TO DO: Every line below that holds the string "только" should be copied out.

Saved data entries
────────────────────────────────────────
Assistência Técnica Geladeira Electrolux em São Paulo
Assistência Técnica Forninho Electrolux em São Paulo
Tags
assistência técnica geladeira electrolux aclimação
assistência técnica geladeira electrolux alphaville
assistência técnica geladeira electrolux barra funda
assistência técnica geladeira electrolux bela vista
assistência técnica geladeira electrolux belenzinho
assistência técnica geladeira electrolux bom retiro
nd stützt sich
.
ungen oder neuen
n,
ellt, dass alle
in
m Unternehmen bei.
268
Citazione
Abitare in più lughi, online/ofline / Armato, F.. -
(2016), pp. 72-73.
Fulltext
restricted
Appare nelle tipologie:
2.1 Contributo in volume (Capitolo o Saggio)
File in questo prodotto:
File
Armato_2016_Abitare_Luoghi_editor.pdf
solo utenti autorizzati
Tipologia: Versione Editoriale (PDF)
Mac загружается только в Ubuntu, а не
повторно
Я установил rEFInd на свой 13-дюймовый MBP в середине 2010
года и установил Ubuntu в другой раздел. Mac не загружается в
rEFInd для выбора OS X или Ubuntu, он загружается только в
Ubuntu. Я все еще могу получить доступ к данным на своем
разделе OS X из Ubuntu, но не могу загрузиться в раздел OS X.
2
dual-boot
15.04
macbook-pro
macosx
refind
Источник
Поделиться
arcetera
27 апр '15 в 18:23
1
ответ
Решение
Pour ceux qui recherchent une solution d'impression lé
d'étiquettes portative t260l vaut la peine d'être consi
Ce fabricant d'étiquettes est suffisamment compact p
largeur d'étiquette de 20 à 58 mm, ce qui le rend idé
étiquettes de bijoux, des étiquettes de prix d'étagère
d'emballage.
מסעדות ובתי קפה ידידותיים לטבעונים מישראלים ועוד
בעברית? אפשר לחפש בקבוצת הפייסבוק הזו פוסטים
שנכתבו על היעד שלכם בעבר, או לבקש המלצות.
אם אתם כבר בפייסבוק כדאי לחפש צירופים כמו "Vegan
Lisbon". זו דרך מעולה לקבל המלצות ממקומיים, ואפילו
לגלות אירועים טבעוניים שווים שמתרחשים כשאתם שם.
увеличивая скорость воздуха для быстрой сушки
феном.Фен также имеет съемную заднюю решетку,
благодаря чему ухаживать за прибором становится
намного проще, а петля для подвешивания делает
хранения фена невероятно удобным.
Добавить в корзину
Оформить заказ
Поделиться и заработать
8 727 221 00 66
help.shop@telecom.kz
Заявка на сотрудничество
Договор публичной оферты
────────────────────────────────────────
ANSWER TO THE EXERCISE:
Mac загружается только в Ubuntu, а не
rEFInd для выбора OS X или Ubuntu, он загружается только в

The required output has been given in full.